Selain itu, aparat penegak hukum juga bisa memeriksa transaksi keuangan yang tercatat dari rekening pejabat tersebut.

"Kalau tidak tercatat dalam transaksi keuangan, berarti kemungkinan transaksi tunai," ungkapnya.

Baca Juga: Hedone, Sang Dewi Kenikmatan dan Kegembiraan yang Kini Dikaitkan Gaya Hidup Mewah Pejabat

Ia menyebut, pelaku pemberi suap kepada pejabat atau pihak berwenang biasanya memberikan barang berharga yang nilainya sangat tinggi. Ia mencontohkan, pemberi suap bisa saja memberikan jam tangan mewah seharga miliaran rupiah.

Zaenal menilai, perilaku hidup hedonis pejabat negara melanggar kode etik aparatur sipil negara (ASN). Selain itu, secara teori, gaya hidup hedonis juga merupakan salah satu faktor pendorong tindak pidana korupsi.

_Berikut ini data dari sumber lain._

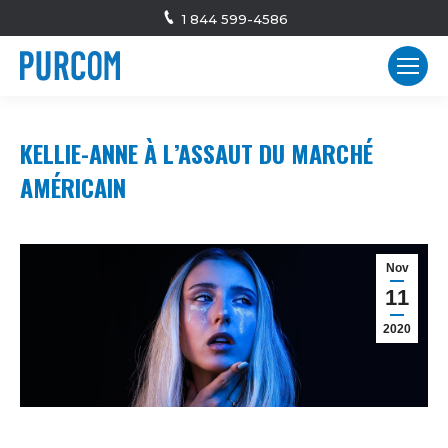
1 844 599-4586
KELLIE-ANNE À L’ASSAUT DU MARCHÉ
AMÉRICAIN
Nov
11
2020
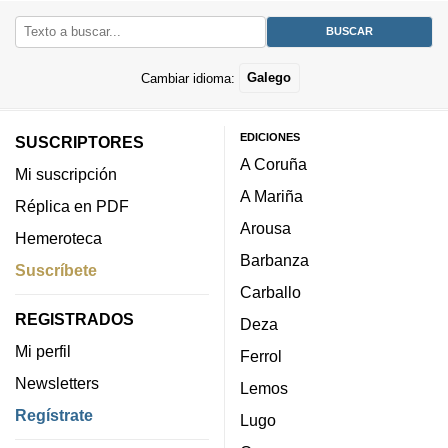
Cambiar idioma:
Galego
EDICIONES
SUSCRIPTORES
A Coruña
Mi suscripción
A Mariña
Réplica en PDF
Arousa
Hemeroteca
Barbanza
Suscríbete
Carballo
REGISTRADOS
Deza
Mi perfil
Ferrol
Newsletters
Lemos
Regístrate
Lugo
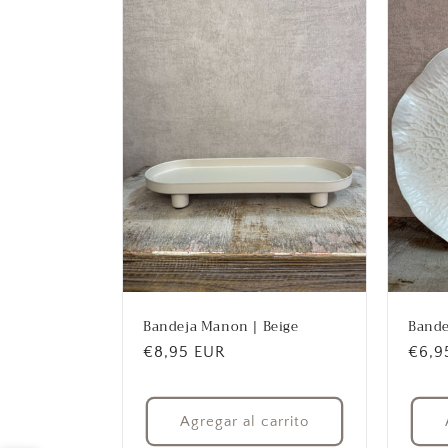
Bandeja Manon | Beige
Bande
Precio
€8,95 EUR
Prec
€6,9
habitual
habit
Agregar al carrito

"Orang bergaya hidup mewah berpotensi menerima suap atau tindak pidana korupsi lebih tinggi daripada lainnya," terangnya.

Salah satu faktor risiko fraud atau penyimpangan keuangan, lanjut dia, ialah orang-orang yang memiliki pengeluaran besar lebih dari pendapatannya.

"Sehingga mereka harus punya penghasilan dari sumber-sumber lain selain penghasilan sah," tegasnya.

Peraturan di Indonesia yang mengatur tentang kejahatan ini, kata dia, ialah Undang-Undang (UU) Nomor 8 Tahun 2010 tentang Pencegahan dan Pemberantasan Tindak Pidana Pencucian Uang (TPPU).

"Peraturan hukum Indonesia belum secara lengkap mengatur terkait deteksi kemungkinan pelanggaran hukum, yang kita punya saat ini adalah UU TPPU Nomor 8 Tahun 2010," ujarnya.

Baca Juga: Viral Diduga Istri Jenderal Polisi Bergaya Hidup Mewah, Polri Ingatkan Tak Hedon hingga Ancam Sanksi

UU tersebut mengharuskan aparat penegak hukum untuk memiliki alat bukti predicate crime atau tindak pidana asal.

Menurut Zaenal, selama ini sudah ada indikasi pejabat-pejabat negara yang bergaya hidup mewah dan tak sesuai dengan penghasilannya, namun tidak pernah diproses lebih lanjut oleh aparat penegak hukum, maupun pengawas internal lembaga terkait.

"Selama ini ada indikasi-indikasi pejabat hidup mewah, tidak sesuai penghasilan sahnya tapi tidak pernah ditindaklanjuti," jelasnya.

Padahal, secara teori dan peraturan, aparat penegak hukum dapat melakukan tindakan lebih lanjut dari indikasi-indikasi hedonisme tersebut.

"Secara praktik, sangat jarang aparat penegak hukum masuk menyelidiki perkara itu hanya dari gaya hidup yang mewah seorang pejabat negara," pungkasnya.